This review identifies many interventions in which there is evidence to show that they are effective and then notes characteristics that seem to be shared by interventions that work. These tend to be: multi-component in design, adapted to the local context culturally and environmentally, appropriate use, existing social structures and involving participation by stakeholders throughout the process.
The authors of the review also note that most of the studies are short-term, meaning that most of the outcomes are psychosocial rather than clinical and that we have little evidence about programme sustainability. Few of the studies provided evidence about cost effectiveness or examined unintended consequences.

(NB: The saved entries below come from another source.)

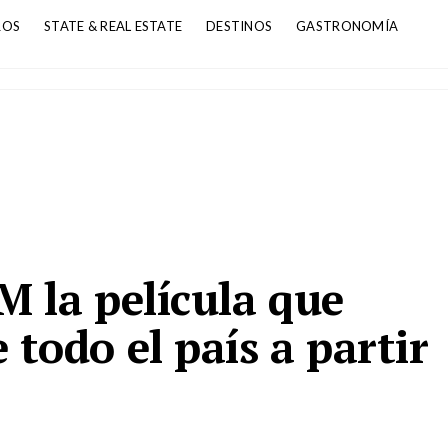
ROS
STATE & REAL ESTATE
DESTINOS
GASTRONOMÍA
la película que
e todo el país a partir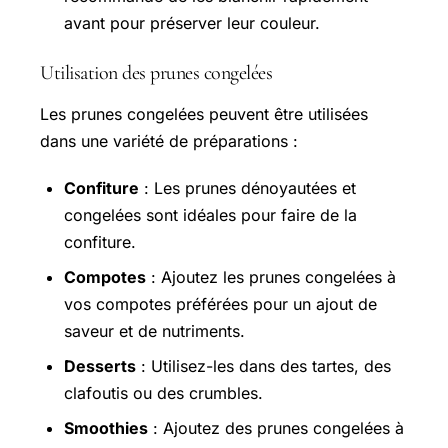
avant pour préserver leur couleur.
Utilisation des prunes congelées
Les prunes congelées peuvent être utilisées
dans une variété de préparations :
Confiture
: Les prunes dénoyautées et
congelées sont idéales pour faire de la
confiture.
Compotes
: Ajoutez les prunes congelées à
vos compotes préférées pour un ajout de
saveur et de nutriments.
Desserts
: Utilisez-les dans des tartes, des
clafoutis ou des crumbles.
Smoothies
: Ajoutez des prunes congelées à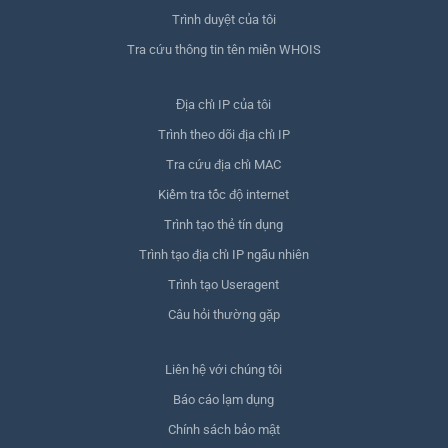
Trình duyệt của tôi
Tra cứu thông tin tên miền WHOIS
Địa chỉ IP của tôi
Trình theo dõi địa chỉ IP
Tra cứu địa chỉ MAC
Kiểm tra tốc độ internet
Trình tạo thẻ tín dụng
Trình tạo địa chỉ IP ngẫu nhiên
Trình tạo Useragent
Câu hỏi thường gặp
Liên hệ với chúng tôi
Báo cáo lạm dụng
Chính sách bảo mật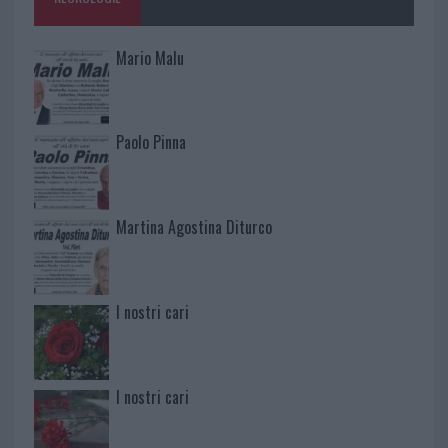
Mario Malu
Paolo Pinna
Martina Agostina Diturco
I nostri cari
I nostri cari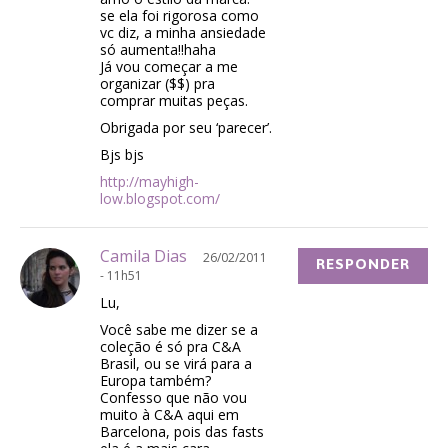
se ela foi rigorosa como
vc diz, a minha ansiedade
só aumenta!!haha
Já vou começar a me
organizar ($$) pra
comprar muitas peças.
Obrigada por seu ‘parecer’.
Bjs bjs
http://mayhigh-
low.blogspot.com/
Camila Dias
26/02/2011
RESPONDER
- 11h51
Lu,
Você sabe me dizer se a
coleção é só pra C&A
Brasil, ou se virá para a
Europa também?
Confesso que não vou
muito à C&A aqui em
Barcelona, pois das fasts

The limited evidence from low and middle-income countries makes it clear that involving communities in all stages of planning, implementation and evaluation is important for success.With respect to polypathologies, there is a real need for a review that takes these concepts and approaches and examines their relevance to prevention, as well as the trajectory that leads to polypathology. If X practices and policies were in place, could we reduce the incidence of CCD and delay its onset and impact? What populations are at the highest risk for CCD? Should we focus on high-risk populations in terms of population health intervention and policy? What efforts are required to effect change in these populations? What analyses are required? A comprehensive analysis of neighbourhoods and diabetes in Toronto, Canada (ICES, 2007) provides very valuable insights into the social and physical context as a determinant of chronic illness and who is most at risk, and into approaches that may be useful in reducing its incidence. This research is a good example of new approaches to studying polypathology and its prevention (16).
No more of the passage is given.